[Saved data entries]
* * * * * * *

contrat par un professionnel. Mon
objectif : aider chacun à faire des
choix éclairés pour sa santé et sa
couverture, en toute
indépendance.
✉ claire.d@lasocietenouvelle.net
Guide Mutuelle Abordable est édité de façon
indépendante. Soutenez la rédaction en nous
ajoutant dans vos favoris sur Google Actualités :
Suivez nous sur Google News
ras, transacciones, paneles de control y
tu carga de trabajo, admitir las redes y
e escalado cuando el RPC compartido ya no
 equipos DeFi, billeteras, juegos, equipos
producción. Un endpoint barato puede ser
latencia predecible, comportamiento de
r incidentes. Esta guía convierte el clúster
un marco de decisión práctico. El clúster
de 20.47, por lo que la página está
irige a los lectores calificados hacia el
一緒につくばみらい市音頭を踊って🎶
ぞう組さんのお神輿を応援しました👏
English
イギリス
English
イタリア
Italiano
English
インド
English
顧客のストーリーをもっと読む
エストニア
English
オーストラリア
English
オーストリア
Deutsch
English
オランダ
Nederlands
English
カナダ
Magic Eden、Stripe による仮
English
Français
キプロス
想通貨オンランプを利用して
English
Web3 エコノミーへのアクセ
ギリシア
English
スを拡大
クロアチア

* * * * * * *

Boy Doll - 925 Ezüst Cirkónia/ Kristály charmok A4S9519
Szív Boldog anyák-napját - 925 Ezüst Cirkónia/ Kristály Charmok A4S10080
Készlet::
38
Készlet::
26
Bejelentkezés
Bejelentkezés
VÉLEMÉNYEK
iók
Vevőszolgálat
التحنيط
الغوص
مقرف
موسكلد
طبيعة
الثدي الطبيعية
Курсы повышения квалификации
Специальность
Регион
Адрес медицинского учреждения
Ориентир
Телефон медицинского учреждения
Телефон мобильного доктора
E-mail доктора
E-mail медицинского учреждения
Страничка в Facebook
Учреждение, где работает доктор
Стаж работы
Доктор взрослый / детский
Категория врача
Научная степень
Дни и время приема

* * * * * * *

Problem to solve → Look over the data above and show each line that contains "Kristály".

Exercise solution →
Boy Doll - 925 Ezüst Cirkónia/ Kristály charmok A4S9519
Szív Boldog anyák-napját - 925 Ezüst Cirkónia/ Kristály Charmok A4S10080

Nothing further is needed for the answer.